During the past week, we’ve been treated to wall-to-wall television coverage of the Brisbane and Queensland floods. Being able to see inside people’s water-logged homes gives us an insight into how they must be feeling. But does it facilitate empathy, a human connection that might help them through the crisis?

That has to be considered unlikely, if we are to take to heart some of the lessons of 9/11.

After that event, BBC correspondent Stephen Evans described as “pornographic” the relentless repetition of images of the planes crashing into the World Trade Centre towers.

Disaster p-rn refers to media putting “horrific or tragic images on a 24-hour loop, constantly driving them into your head, and then referring to the events portrayed as an unspeakable tragedy“. It is exploitative and voyeuristic, rather than contextualised.

The British broadcaster ITN was rebuked by the regulatory authority for a sequence in which it used images from the 9/11 attack with music but without the context that is provided by commentary. ITN’s editor-in-chief said the intention of his team was to “allow people to dwell on the images”.

Some would argue that television, and indeed the media in general, is all about fulfilling the human need for gratification, prurient or otherwise. Academics Lelia Green and Steven Maras reflected in a 2002 print article for the Australian Journal of Communication on feeding audience hunger for the resolution of tension.

Even journalists that tried to move on to coverage of other events found that their audiences did not want to leave “ground zero”: “the readers and the newsagents reported back very quickly that the readers still wanted to keep reading about it on their front pages”.

It’s clear that media consumers can exploit disaster victims for their own gratification. But it’s also true that most, if not all, have no idea that they’re doing so. Even those responsible for the coverage can have much more laudable intentions on their minds.

Channel 9 Queensland managing director Kylie Blucher told the Televised Revolution podcast on Thursday that, in the interest of community service, her bosses in Sydney had given her the nod to put aside the ratings. Instead her mantra was “keep repeating hotline numbers” in order to get information about the Brisbane floods out to people as quickly as possible.
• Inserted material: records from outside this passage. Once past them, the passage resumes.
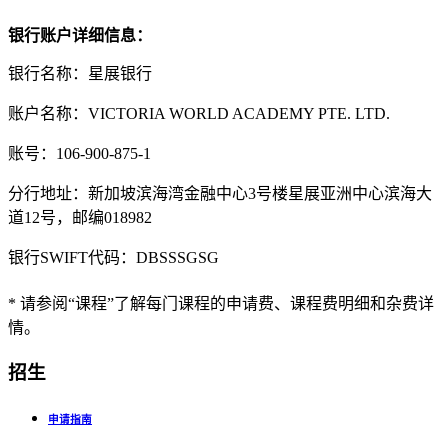
银行账户详细信息：
银行名称：星展银行
账户名称：VICTORIA WORLD ACADEMY PTE. LTD.
账号：106-900-875-1
分行地址：新加坡滨海湾金融中心3号楼星展亚洲中心滨海大
道12号，邮编018982
银行SWIFT代码：DBSSSGSG
* 请参阅“课程”了解每门课程的申请费、课程费明细和杂费详
情。
招生
申请指南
But the reality is that most viewers don’t need the hotline numbers. Those looking for the numbers are more likely to be listening to the radio, as the power was cut in many affected areas, and everybody has a battery radio. That was certainly the experience of Susan Prior, whose experience of the flood is published today in Eureka Street.

Those tuning to TV rather than radio coverage would be bystanders attracted by the images of the tragedy, and it goes without saying that there must have been a great deal of repetition of images to fill Channel Nine’s continuous coverage from 4am until 10.30pm. Whether they are a stated priority for the executives, the ratings for such television events are usually phenomenal, and the Brisbane flood coverage did not disappoint.
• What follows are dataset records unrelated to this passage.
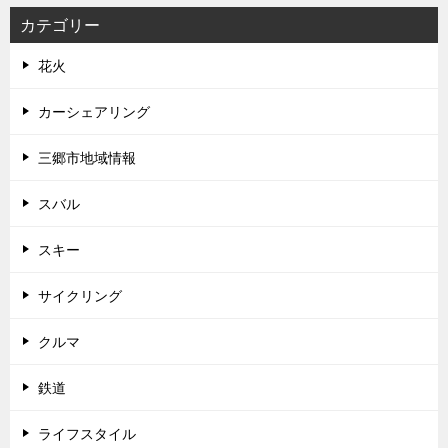
カテゴリー
花火
カーシェアリング
三郷市地域情報
スバル
スキー
サイクリング
クルマ
鉄道
ライフスタイル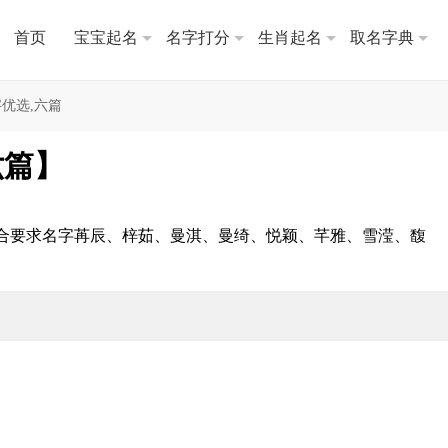
首页
宝宝起名
名字打分
生肖起名
取名字典
优选,六篇
六篇】
合要求名字苒辰、梓茹、曼淇、曼绮、悦颖、芊雅、雪滢、馥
Viewer gratification aside, it has to be admitted that media coverage of such events does contribute greatly to the solidarity that is vital to assisting the community to get through such a calamitous event. It promotes the need for assistance, specifies the priorities, and puts the public in touch with appeal collection points.

In all likelihood, it does much more good than harm. However, if you think you might have a weakness for disaster p-rn, it would be wise to choose to inform yourself by radio rather than TV.

*Michael Mullins is editor of Eureka Street, where this story first appeared.